Becoming a mom is scary.
Being a mom to more than one child is scary.
But being a mom to four boys?
I thought after having two boys that adding three and four would be no big thing. That I was a boy expert and knew how to do the whole “boymom” thing. WRONG. Sure I knew the basics: make sure “it” is always pointing down during a diaper change, keep bandaids on hand at all times, make sure the refrigerator and pantry are always stocked…but what I wasn’t prepared for was how all of the advice that I had gotten was completely irrelevant for the areas where it mattered. Everything anyone who gave me advice about having more than two boys focused on was the idea of being outnumbered and the end of being able to have nice things. It was always based on what boys do and not on who boys are.
So I’d like to share what I would consider the 7 things every mom of multiple boys needs to know:
They’re not all the same.
They’re just not. We often get asked if we used a mold or cookie cutter for our boys. They look remarkably similar, and when you see a picture of all of them together, it’s a pretty good idea of what each of them looked like at those ages. But their looks are where their similarities end. They are individuals. It’s unfair to judge any of them based on what his brother did at a certain age or how well/poorly he performs at a given task compared to his brother. He’s not his brother! I have to remind myself of this often, but it is so important to allow them to be themselves. To allow for each of them to explore the things in which he is interested and develop at his own rate. If comparison is the thief of joy, think about what comparing your boys to one another does to them.
When a little boy has his heart set on something, he’s going to try to do anything and everything to get it. It’s seems instinctual. Whether it’s attempting to figure out how to build a Lego structure just so, perfecting baseball fielding skills, or just wanting to set up the slip ‘n slide, they argue with conviction like no other I’ve seen (even if they’re straight up wrong or lying). And they never. give. up. They fight intensely. They play intensely. And they love intensely. There is truly nothing like the love of a little boy for his mom.

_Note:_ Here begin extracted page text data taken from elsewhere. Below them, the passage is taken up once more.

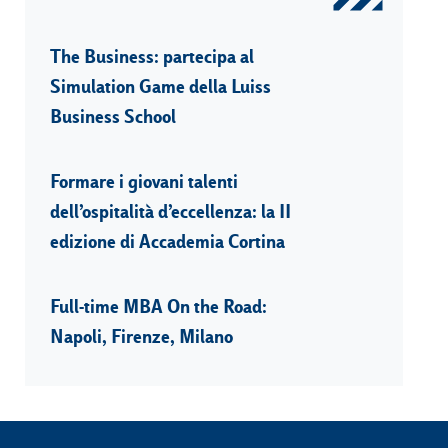
The Business: partecipa al
Simulation Game della Luiss
Business School
Formare i giovani talenti
dell’ospitalità d’eccellenza: la II
edizione di Accademia Cortina
Full-time MBA On the Road:
Napoli, Firenze, Milano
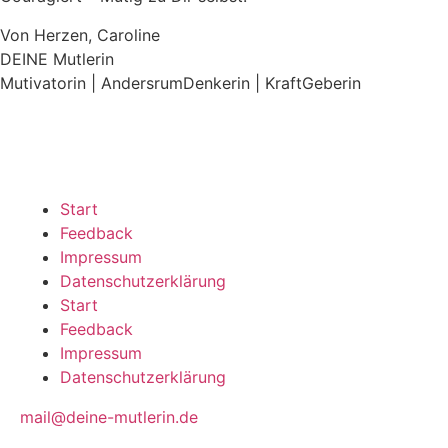
Von Herzen, Caroline
DEINE Mutlerin
Mutivatorin | AndersrumDenkerin | KraftGeberin
Start
Feedback
Impressum
Datenschutzerklärung
Start
Feedback
Impressum
Datenschutzerklärung
mail@deine-mutlerin.de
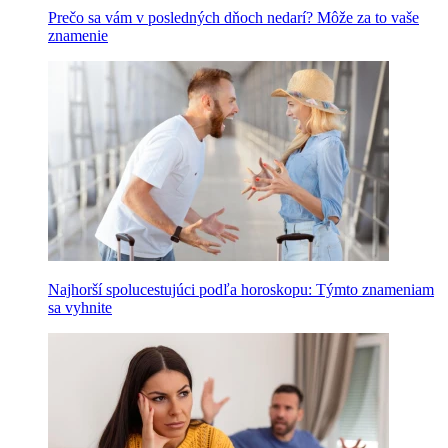
Prečo sa vám v posledných dňoch nedarí? Môže za to vaše
znamenie
Najhorší spolucestujúci podľa horoskopu: Týmto znameniam
sa vyhnite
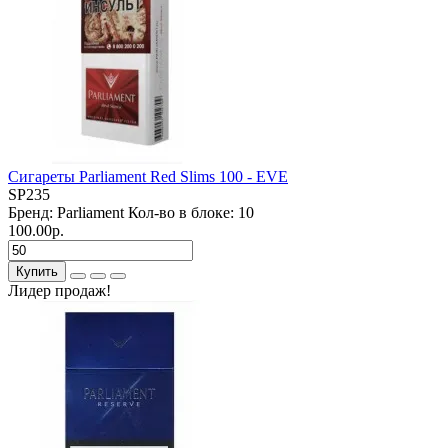
Сигареты Parliament Red Slims 100 - EVE
SP235
Бренд:
Parliament
Кол-во в блоке:
10
100.00р.
Купить
Лидер продаж!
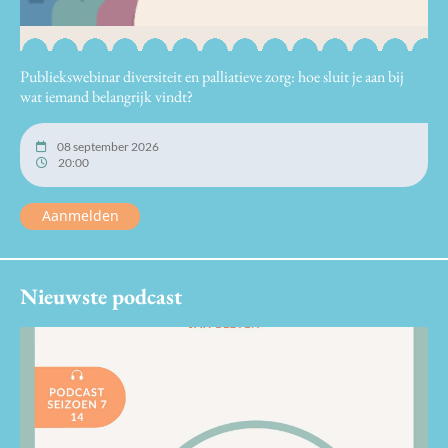
Publiekswebinar diversiteit en palliatieve zorg: hoe sluit je aan bij
wat iemand belangrijk vindt?
08 september 2026
20:00
Aanmelden
Nieuwste podcast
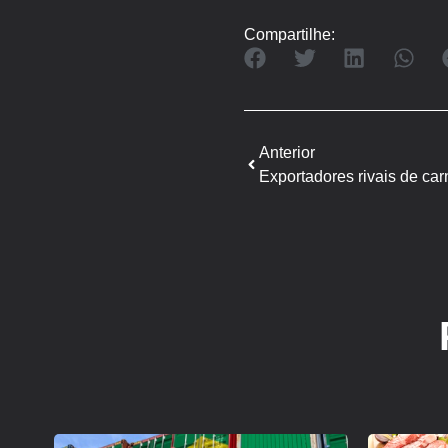
Compartilhe:
Anterior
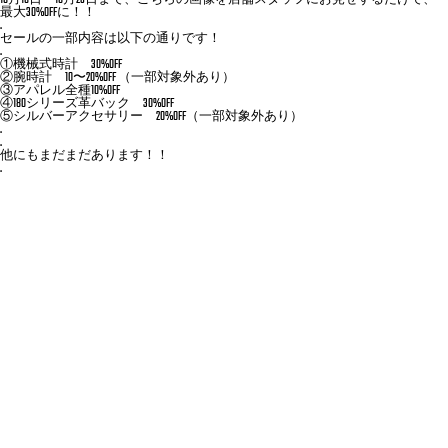
10月16日〜10月25日まで、こちらの画像を店舗スタッフにお見せするだけで、
最大30%OFFに！！
.
セールの一部内容は以下の通りです！
.
①機械式時計 30%OFF
②腕時計 10〜20%OFF （一部対象外あり）
③アパレル全種10%OFF
④180シリーズ革バック 30%OFF
⑤シルバーアクセサリー 20%OFF（一部対象外あり）
.
.
他にもまだまだあります！！
.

Almost every person I meet who learns I have four boys says, “Well, at least you don’t have to deal with drama!”
Have you ever been in the room with a prepubescent tween boy? Especially one you’ve told to fold his laundry? Or how about a nine year old boy who got a scrape on his knee? Or a six year old boy who was told he’s not allowed to have ice cream for breakfast? Dr-ah-ma. It may look different, but it’s there. And it might come at different ages than girls, but it’s there.
They need to move.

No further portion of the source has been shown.